Des poètes et des abattoirs
Ce qui se passe à Gaza est une abomination. Chaque nuit (d’insomniaque) je tente d’imaginer les scènes de détresse. Je suis catastrophé de voir, pour la première fois, mes amis poètes palestiniens devenus des « sans voix », quand ce n’est pas sans vie, pétrifiés devant l’incontrôlable.
La mort écrase tout un peuple.
Je ne peux pour autant oublier les atrocités commises dans les kibboutz (pour la plupart peuplés de soutiens aux Palestiniens) dignes des nazis de Treblinka.
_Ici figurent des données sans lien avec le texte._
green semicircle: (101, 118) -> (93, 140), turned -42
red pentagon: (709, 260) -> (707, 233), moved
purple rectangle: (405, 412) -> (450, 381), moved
Je n’entends plus la voix de mes amis poètes israéliens : ont-ils peur d’exposer leurs silences ?
La mort dévore tout un pays.
Les horreurs du 7 octobre ne sont pas la cause de l’écrasement sous les bombes du peuple gazaoui, mais le prétexte à l’accomplissement d’une politique d’annexion par un gouvernement fascisant.
La politique calamiteuse d’Israël n’est pas la cause du massacre du 7 octobre, mais le prétexte à une tentative d’extermination « locale » de juifs par une organisation fasciste.
Il ne s’agit pas, à mon sens alarmé, de choisir entre ces 2 fascismes.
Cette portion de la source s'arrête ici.